▶ Aim of the exercise
Go to the line with "berbagai tipe & ukuran conveyors beserta" in the entries below and write out every line from there through the line with "ထႅမ်ၼႂ်းၵၢၼ်ပၢ", exactly and without pictures.

▶ Task inputs
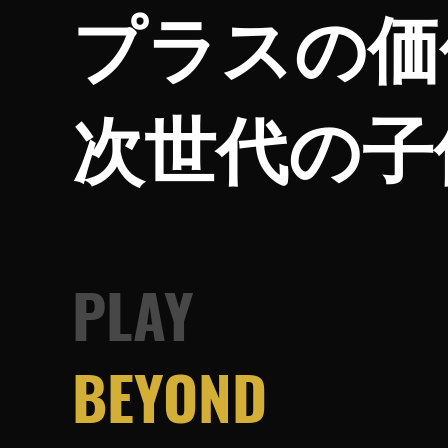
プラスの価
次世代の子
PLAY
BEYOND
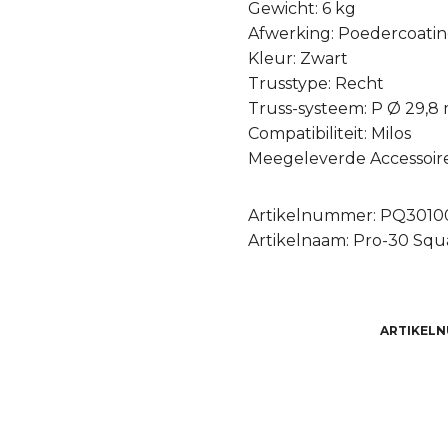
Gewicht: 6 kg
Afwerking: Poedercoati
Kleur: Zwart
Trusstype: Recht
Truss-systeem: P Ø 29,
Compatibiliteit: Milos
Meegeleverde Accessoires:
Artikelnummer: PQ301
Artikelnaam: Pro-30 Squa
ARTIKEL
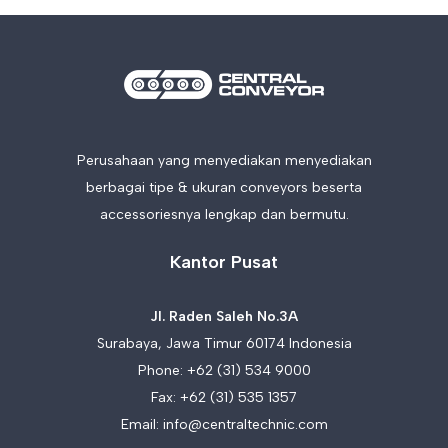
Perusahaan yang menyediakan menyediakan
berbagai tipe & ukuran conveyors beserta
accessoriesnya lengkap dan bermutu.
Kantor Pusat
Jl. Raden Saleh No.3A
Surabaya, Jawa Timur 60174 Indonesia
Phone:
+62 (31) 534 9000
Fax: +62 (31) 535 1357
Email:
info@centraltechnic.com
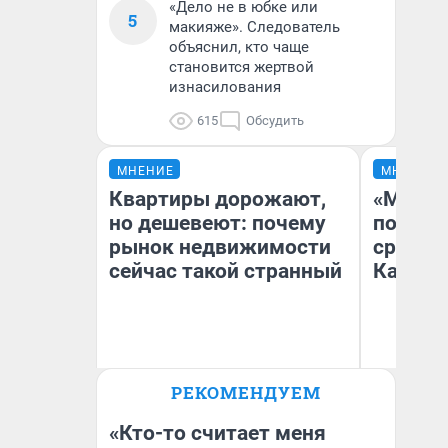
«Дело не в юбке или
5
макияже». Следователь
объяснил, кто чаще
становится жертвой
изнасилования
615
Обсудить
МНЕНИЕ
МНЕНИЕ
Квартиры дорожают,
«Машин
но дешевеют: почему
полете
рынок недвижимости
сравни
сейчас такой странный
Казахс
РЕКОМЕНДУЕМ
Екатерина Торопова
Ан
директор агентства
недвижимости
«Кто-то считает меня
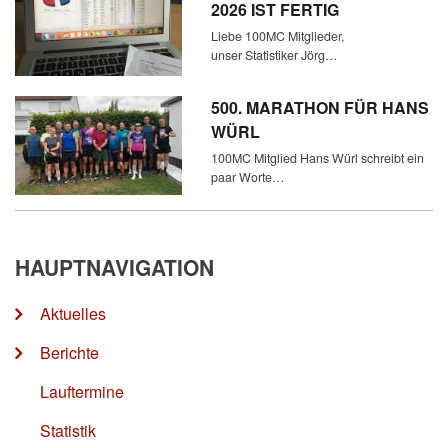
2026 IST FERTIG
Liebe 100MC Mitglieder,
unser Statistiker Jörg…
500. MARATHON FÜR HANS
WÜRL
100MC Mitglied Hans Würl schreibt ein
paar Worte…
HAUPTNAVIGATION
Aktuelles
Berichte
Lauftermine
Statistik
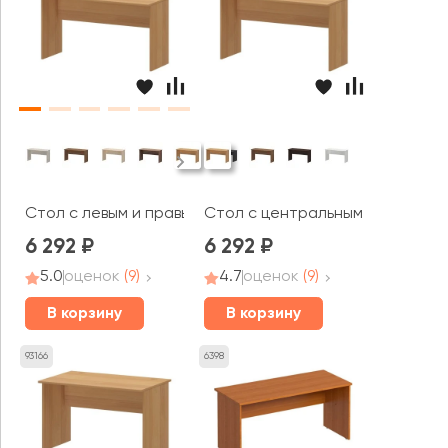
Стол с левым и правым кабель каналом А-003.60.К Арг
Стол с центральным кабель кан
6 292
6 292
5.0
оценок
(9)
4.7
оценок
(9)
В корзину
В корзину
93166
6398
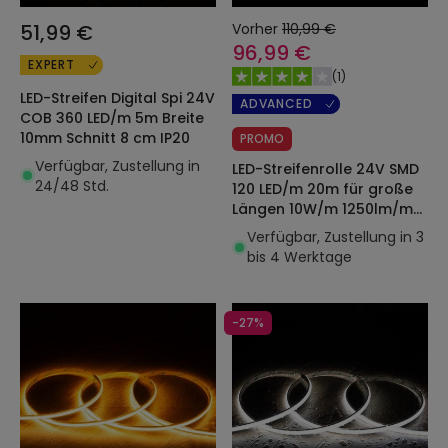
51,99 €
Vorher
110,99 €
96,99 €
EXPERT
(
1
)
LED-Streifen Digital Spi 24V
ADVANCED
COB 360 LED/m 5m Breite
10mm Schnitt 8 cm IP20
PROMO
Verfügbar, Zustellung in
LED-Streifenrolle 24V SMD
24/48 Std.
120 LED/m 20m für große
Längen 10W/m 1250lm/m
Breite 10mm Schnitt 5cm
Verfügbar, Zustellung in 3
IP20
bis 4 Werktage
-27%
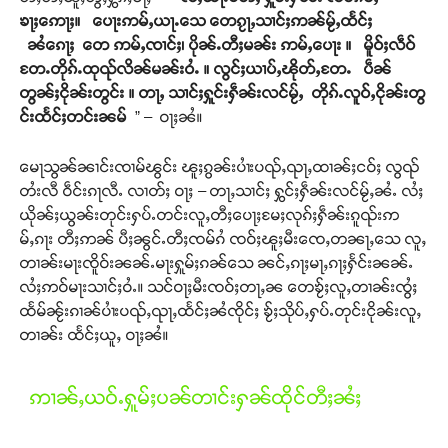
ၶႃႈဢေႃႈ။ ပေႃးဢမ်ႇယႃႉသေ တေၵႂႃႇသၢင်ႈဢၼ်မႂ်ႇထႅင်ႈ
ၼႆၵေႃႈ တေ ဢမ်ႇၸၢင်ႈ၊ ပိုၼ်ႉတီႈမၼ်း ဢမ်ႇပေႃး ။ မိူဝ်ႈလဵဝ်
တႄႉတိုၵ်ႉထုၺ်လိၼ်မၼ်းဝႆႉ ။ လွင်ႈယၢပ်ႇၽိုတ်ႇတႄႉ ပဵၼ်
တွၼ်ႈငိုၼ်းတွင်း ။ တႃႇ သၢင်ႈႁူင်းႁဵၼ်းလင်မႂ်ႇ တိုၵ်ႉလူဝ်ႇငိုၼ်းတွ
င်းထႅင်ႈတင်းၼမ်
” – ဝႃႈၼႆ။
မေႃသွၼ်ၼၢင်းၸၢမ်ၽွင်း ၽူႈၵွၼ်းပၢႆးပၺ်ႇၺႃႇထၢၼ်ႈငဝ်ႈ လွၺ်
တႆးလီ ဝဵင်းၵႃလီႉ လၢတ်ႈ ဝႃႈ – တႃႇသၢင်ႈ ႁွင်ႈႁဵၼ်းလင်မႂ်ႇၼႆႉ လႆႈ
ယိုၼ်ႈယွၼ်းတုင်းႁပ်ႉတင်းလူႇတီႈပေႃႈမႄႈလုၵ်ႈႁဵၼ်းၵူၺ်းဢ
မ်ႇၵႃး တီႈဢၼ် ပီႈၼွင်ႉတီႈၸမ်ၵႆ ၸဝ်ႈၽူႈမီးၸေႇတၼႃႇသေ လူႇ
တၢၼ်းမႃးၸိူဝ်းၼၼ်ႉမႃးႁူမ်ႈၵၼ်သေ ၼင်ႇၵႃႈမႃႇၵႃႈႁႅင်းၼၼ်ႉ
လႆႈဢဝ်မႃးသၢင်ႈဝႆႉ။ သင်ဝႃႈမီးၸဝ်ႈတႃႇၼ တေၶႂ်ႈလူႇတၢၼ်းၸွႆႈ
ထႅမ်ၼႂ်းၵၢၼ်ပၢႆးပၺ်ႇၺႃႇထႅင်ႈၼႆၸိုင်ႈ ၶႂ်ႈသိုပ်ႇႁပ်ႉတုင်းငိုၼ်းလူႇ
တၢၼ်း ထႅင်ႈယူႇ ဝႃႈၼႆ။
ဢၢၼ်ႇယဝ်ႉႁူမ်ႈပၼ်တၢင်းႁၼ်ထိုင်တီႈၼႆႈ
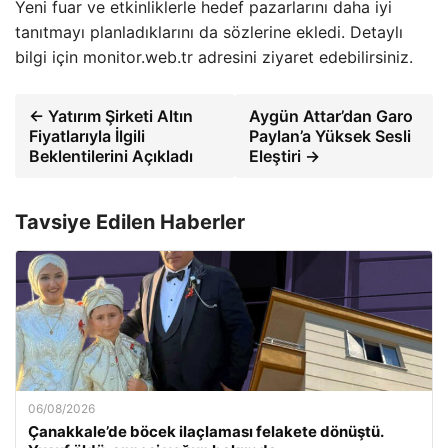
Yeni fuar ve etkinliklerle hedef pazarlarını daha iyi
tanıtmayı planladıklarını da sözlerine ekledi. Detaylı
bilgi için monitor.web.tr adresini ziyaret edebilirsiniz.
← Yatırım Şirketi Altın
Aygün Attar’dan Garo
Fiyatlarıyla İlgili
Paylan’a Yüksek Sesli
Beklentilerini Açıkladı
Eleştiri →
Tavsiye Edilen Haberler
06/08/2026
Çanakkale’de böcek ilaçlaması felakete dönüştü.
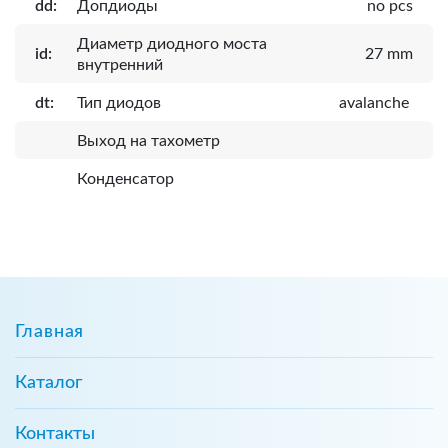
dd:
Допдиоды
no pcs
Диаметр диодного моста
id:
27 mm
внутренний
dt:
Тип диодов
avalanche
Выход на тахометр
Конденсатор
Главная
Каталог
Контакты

--

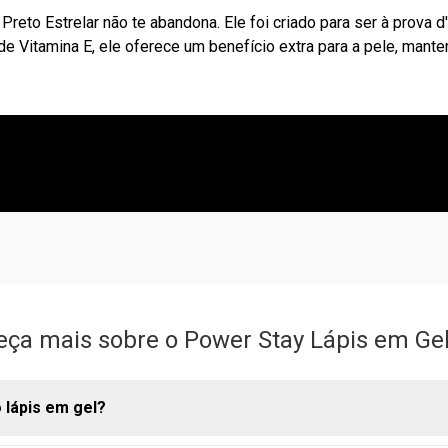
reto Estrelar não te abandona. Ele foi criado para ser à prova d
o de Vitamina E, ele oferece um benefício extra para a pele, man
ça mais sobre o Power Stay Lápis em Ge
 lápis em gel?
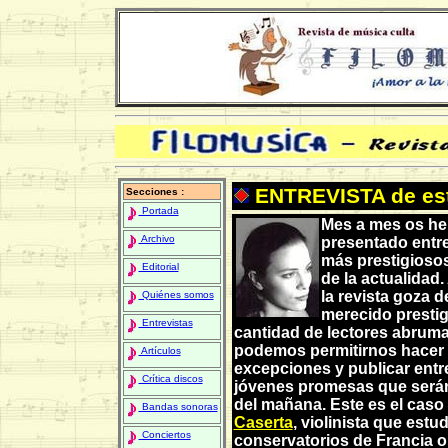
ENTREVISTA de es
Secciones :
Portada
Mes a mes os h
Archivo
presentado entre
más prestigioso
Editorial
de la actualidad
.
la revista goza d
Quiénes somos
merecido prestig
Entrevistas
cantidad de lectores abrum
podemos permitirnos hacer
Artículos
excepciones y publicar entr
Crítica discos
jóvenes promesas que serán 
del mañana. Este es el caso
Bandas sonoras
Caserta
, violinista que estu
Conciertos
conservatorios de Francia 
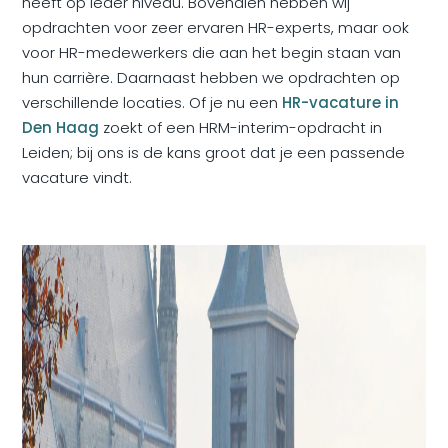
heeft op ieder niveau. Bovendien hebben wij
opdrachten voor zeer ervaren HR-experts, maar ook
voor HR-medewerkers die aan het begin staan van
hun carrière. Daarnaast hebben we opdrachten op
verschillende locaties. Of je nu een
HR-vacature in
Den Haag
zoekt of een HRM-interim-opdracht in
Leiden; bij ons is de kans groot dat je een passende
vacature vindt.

▶ Answer for the task
berbagai tipe & ukuran conveyors beserta
accessoriesnya lengkap dan bermutu.
Kantor Pusat
Jl. Raden Saleh No.3A
Surabaya, Jawa Timur 60174 Indonesia
Phone:
+62 (31) 534 9000
Fax: +62 (31) 535 1357
Email:
info@centraltechnic.com
«Дело не в юбке или
5
макияже». Следователь
объяснил, кто чаще
становится жертвой
изнасилования
615
Обсудить
МНЕНИЕ
МНЕНИЕ
Квартиры дорожают,
«Машин
но дешевеют: почему
полете
рынок недвижимости
сравни
сейчас такой странный
Казахс
РЕКОМЕНДУЕМ
Екатерина Торопова
Ан
директор агентства
недвижимости
«Кто-то считает меня
2026 IST FERTIG
Liebe 100MC Mitglieder,
unser Statistiker Jörg…
500. MARATHON FÜR HANS
WÜRL
100MC Mitglied Hans Würl schreibt ein
paar Worte…
HAUPTNAVIGATION
Aktuelles
Berichte
Lauftermine
Statistik
Стол с левым и правым кабель каналом А-003.60.К Арг
Стол с центральным кабель кан
6 292
6 292
5.0
оценок
(9)
4.7
оценок
(9)
В корзину
В корзину
93166
6398
51,99 €
Vorher
110,99 €
96,99 €
EXPERT
(
1
)
LED-Streifen Digital Spi 24V
ADVANCED
COB 360 LED/m 5m Breite
10mm Schnitt 8 cm IP20
PROMO
Verfügbar, Zustellung in
LED-Streifenrolle 24V SMD
24/48 Std.
120 LED/m 20m für große
Längen 10W/m 1250lm/m
Breite 10mm Schnitt 5cm
Verfügbar, Zustellung in 3
IP20
bis 4 Werktage
-27%
ၶႃႈဢေႃႈ။ ပေႃးဢမ်ႇယႃႉသေ တေၵႂႃႇသၢင်ႈဢၼ်မႂ်ႇထႅင်ႈ
ၼႆၵေႃႈ တေ ဢမ်ႇၸၢင်ႈ၊ ပိုၼ်ႉတီႈမၼ်း ဢမ်ႇပေႃး ။ မိူဝ်ႈလဵဝ်
တႄႉတိုၵ်ႉထုၺ်လိၼ်မၼ်းဝႆႉ ။ လွင်ႈယၢပ်ႇၽိုတ်ႇတႄႉ ပဵၼ်
တွၼ်ႈငိုၼ်းတွင်း ။ တႃႇ သၢင်ႈႁူင်းႁဵၼ်းလင်မႂ်ႇ တိုၵ်ႉလူဝ်ႇငိုၼ်းတွ
င်းထႅင်ႈတင်းၼမ်
” – ဝႃႈၼႆ။
မေႃသွၼ်ၼၢင်းၸၢမ်ၽွင်း ၽူႈၵွၼ်းပၢႆးပၺ်ႇၺႃႇထၢၼ်ႈငဝ်ႈ လွၺ်
တႆးလီ ဝဵင်းၵႃလီႉ လၢတ်ႈ ဝႃႈ – တႃႇသၢင်ႈ ႁွင်ႈႁဵၼ်းလင်မႂ်ႇၼႆႉ လႆႈ
ယိုၼ်ႈယွၼ်းတုင်းႁပ်ႉတင်းလူႇတီႈပေႃႈမႄႈလုၵ်ႈႁဵၼ်းၵူၺ်းဢ
မ်ႇၵႃး တီႈဢၼ် ပီႈၼွင်ႉတီႈၸမ်ၵႆ ၸဝ်ႈၽူႈမီးၸေႇတၼႃႇသေ လူႇ
တၢၼ်းမႃးၸိူဝ်းၼၼ်ႉမႃးႁူမ်ႈၵၼ်သေ ၼင်ႇၵႃႈမႃႇၵႃႈႁႅင်းၼၼ်ႉ
လႆႈဢဝ်မႃးသၢင်ႈဝႆႉ။ သင်ဝႃႈမီးၸဝ်ႈတႃႇၼ တေၶႂ်ႈလူႇတၢၼ်းၸွႆႈ
ထႅမ်ၼႂ်းၵၢၼ်ပၢႆးပၺ်ႇၺႃႇထႅင်ႈၼႆၸိုင်ႈ ၶႂ်ႈသိုပ်ႇႁပ်ႉတုင်းငိုၼ်းလူႇ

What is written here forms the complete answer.